Aah, this is the tough one we investors always struggle with every time we exit a good stock. When do you buy back in? If you jump in too early, the stock keeps falling and when you jump in too late, you miss out on the profit run. If you like the company for the long term, but you need to exit because the stock has fallen too low, remember to identify your re-entry point or you will keep struggling with the decision as the stock keeps moving up until it runs up too much – a very common mistake.
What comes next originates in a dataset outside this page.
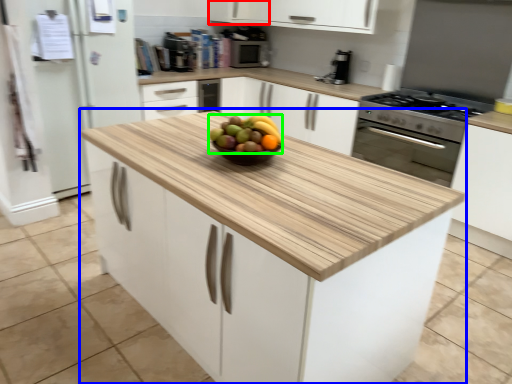 Question: Estimate the real-world distances between objects in this image. Which object is farther from cabinetry (highlighted by a red box), cabinetry (highlighted by a blue box) or grapefruit (highlighted by a green box)?

Choices:
 (A) cabinetry
 (B) grapefruit

Answer: (A)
As a successful investor, your investment strategy must be based on your own unique financial situation, not the whimsical ups and downs of the stock market. It takes discipline to stick to your strategy when everyone else is screaming "the sky is falling!". Learn to tune out all the noise and focus in on key indicators of the stock market and your investments -- you will be well on your way to sizable investment portfolio you can be proud of.

 

Note: Past results is no indication of future performance. This information is provided to you as a starting point to BEGIN your research and is not to be construed as an offer to sell or a solicitation of an offer to buy. The information presented in this article represents MsFiscallyFit.com's feelings and opinions about a particular stock or mutual fund on the specified date and is not meant to be a specific trading recommendation. Stocks and sector mutual funds tend to be riskier and more volatile and should be considered by investors that have long term investment timeframes, a tolerance for risk and are willing to accept unplanned volatility. Our opinions are based on sources believed to be reliable and written in good faith, but no representation or warranty, expressed or implied, is made as to their accuracy, completeness or correctness or the results obtained by individuals using such information. Readers are urged to consult with their own financial advisors before any investment decision is made and all information contained in this information should be independently verified with other sources. Partners, employees and affiliates of MsFiscallyFit.com may or may not hold positions in any of the stocks or mutual funds included in this information. MsFiscallyFit.com does not receive any compensation of any kind from the companies that we express opinions about. As always, each reader is responsible for the risks and consequences of their own investment activities and in no event, shall MsFiscallyFit.com or its employees, partners or affiliates be liable for any damages, direct or indirect, that may result from the use of this information.